Data excerpts.
------------------------

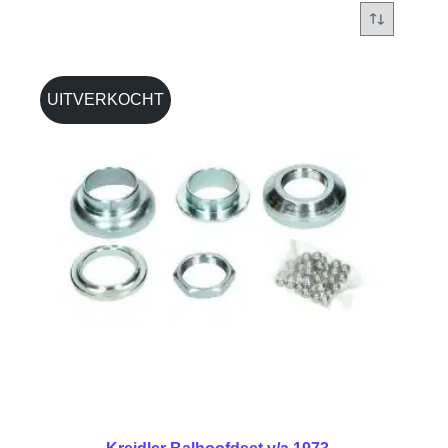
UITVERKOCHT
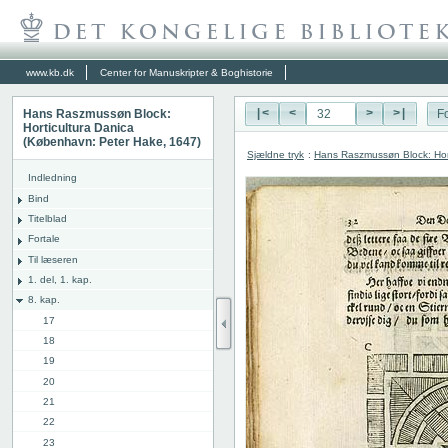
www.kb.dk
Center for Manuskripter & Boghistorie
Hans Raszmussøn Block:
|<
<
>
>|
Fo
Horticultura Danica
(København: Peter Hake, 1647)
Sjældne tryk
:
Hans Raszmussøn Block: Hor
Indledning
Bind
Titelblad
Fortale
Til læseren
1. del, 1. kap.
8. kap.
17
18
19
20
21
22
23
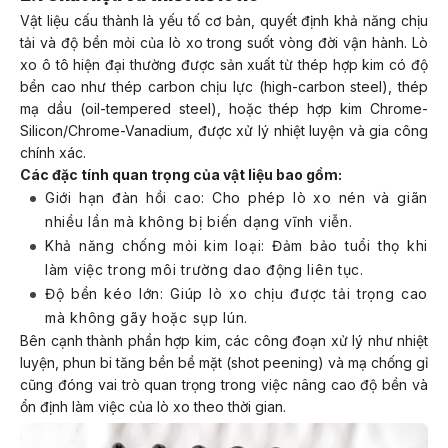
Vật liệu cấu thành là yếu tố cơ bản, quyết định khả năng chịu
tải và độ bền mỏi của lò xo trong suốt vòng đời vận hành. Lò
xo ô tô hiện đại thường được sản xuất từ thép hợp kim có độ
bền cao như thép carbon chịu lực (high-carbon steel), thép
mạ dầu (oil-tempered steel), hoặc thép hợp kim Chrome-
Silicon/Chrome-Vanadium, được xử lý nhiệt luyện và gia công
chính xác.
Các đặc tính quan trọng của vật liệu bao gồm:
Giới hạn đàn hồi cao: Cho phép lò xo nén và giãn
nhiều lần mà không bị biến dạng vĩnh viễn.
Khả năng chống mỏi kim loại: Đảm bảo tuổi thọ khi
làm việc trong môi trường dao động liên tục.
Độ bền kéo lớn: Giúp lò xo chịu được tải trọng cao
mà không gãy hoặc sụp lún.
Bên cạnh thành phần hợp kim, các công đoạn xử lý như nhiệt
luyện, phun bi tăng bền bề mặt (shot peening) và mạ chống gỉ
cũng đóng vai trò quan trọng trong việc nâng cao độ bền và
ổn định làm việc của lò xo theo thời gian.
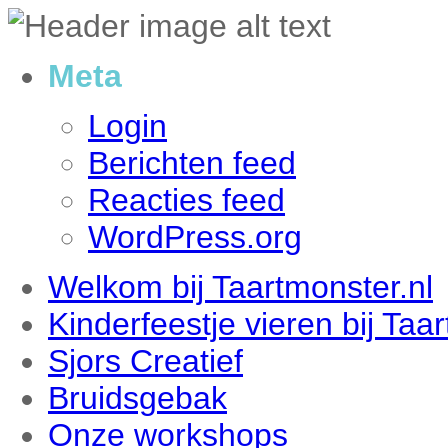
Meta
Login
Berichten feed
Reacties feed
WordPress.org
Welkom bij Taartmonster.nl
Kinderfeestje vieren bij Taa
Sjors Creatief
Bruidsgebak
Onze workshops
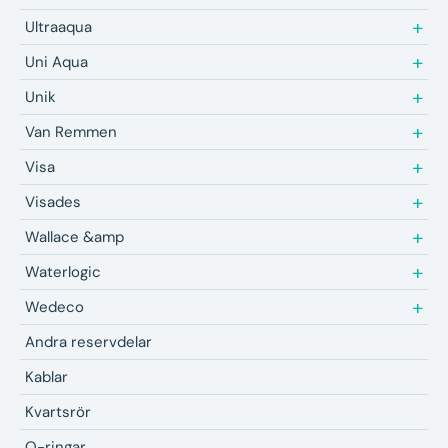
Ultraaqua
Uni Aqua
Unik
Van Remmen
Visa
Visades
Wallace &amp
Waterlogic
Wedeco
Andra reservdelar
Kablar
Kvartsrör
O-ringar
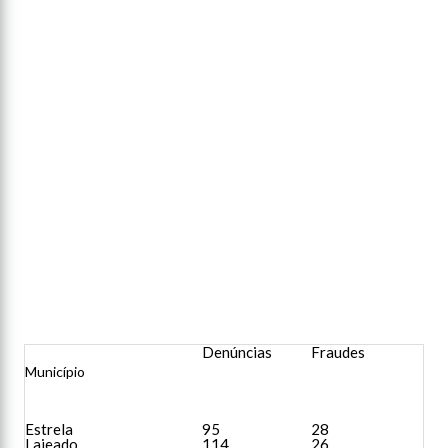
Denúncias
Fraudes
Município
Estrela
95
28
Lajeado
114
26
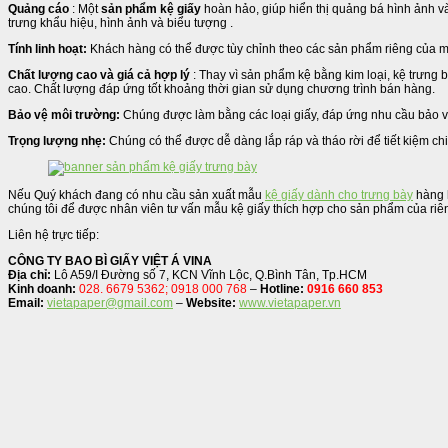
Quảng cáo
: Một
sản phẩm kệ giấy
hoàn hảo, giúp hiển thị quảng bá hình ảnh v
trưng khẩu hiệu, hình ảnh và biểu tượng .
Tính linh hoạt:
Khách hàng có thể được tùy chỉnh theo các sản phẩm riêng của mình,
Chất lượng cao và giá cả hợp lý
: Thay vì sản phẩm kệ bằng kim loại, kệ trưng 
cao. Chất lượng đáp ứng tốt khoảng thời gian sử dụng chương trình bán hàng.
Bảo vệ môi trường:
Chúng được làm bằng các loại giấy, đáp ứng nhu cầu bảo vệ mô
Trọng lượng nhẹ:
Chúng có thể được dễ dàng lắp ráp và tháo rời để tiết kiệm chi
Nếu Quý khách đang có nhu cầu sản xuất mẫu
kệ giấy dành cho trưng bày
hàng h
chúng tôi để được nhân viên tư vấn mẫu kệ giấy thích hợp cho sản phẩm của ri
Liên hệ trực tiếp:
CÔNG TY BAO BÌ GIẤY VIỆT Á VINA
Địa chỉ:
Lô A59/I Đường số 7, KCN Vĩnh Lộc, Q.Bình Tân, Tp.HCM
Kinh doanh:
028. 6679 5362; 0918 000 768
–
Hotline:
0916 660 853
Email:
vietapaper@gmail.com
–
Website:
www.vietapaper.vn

------------------------

Work task. Could you restate the entries word for word, skipping any pictures?

Solution for this task.
UITVERKOCHT
www.kb.dk
Center for Manuskripter & Boghistorie
Hans Raszmussøn Block:
|<
<
>
>|
Fo
Horticultura Danica
(København: Peter Hake, 1647)
Sjældne tryk
:
Hans Raszmussøn Block: Hor
Indledning
Bind
Titelblad
Fortale
Til læseren
1. del, 1. kap.
8. kap.
17
18
19
20
21
22
23
Vật liệu cấu thành là yếu tố cơ bản, quyết định khả năng chịu
tải và độ bền mỏi của lò xo trong suốt vòng đời vận hành. Lò
xo ô tô hiện đại thường được sản xuất từ thép hợp kim có độ
bền cao như thép carbon chịu lực (high-carbon steel), thép
mạ dầu (oil-tempered steel), hoặc thép hợp kim Chrome-
Silicon/Chrome-Vanadium, được xử lý nhiệt luyện và gia công
chính xác.
Các đặc tính quan trọng của vật liệu bao gồm:
Giới hạn đàn hồi cao: Cho phép lò xo nén và giãn
nhiều lần mà không bị biến dạng vĩnh viễn.
Khả năng chống mỏi kim loại: Đảm bảo tuổi thọ khi
làm việc trong môi trường dao động liên tục.
Độ bền kéo lớn: Giúp lò xo chịu được tải trọng cao
mà không gãy hoặc sụp lún.
Bên cạnh thành phần hợp kim, các công đoạn xử lý như nhiệt
luyện, phun bi tăng bền bề mặt (shot peening) và mạ chống gỉ
cũng đóng vai trò quan trọng trong việc nâng cao độ bền và
ổn định làm việc của lò xo theo thời gian.
Meta
Login
Berichten feed
Reacties feed
WordPress.org
Welkom bij Taartmonster.nl
Kinderfeestje vieren bij Taa
Sjors Creatief
Bruidsgebak
Onze workshops
Ultraaqua
Uni Aqua
Unik
Van Remmen
Visa
Visades
Wallace &amp
Waterlogic
Wedeco
Andra reservdelar
Kablar
Kvartsrör
O-ringar
Denúncias
Fraudes
Município
Estrela
95
28
Lajeado
114
26
Quảng cáo
: Một
sản phẩm kệ giấy
hoàn hảo, giúp hiển thị quảng bá hình ảnh v
trưng khẩu hiệu, hình ảnh và biểu tượng .
Tính linh hoạt:
Khách hàng có thể được tùy chỉnh theo các sản phẩm riêng của mình,
Chất lượng cao và giá cả hợp lý
: Thay vì sản phẩm kệ bằng kim loại, kệ trưng 
cao. Chất lượng đáp ứng tốt khoảng thời gian sử dụng chương trình bán hàng.
Bảo vệ môi trường:
Chúng được làm bằng các loại giấy, đáp ứng nhu cầu bảo vệ mô
Trọng lượng nhẹ:
Chúng có thể được dễ dàng lắp ráp và tháo rời để tiết kiệm chi
Nếu Quý khách đang có nhu cầu sản xuất mẫu
kệ giấy dành cho trưng bày
hàng h
chúng tôi để được nhân viên tư vấn mẫu kệ giấy thích hợp cho sản phẩm của ri
Liên hệ trực tiếp:
CÔNG TY BAO BÌ GIẤY VIỆT Á VINA
Địa chỉ:
Lô A59/I Đường số 7, KCN Vĩnh Lộc, Q.Bình Tân, Tp.HCM
Kinh doanh:
028. 6679 5362; 0918 000 768
–
Hotline:
0916 660 853
Email:
vietapaper@gmail.com
–
Website:
www.vietapaper.vn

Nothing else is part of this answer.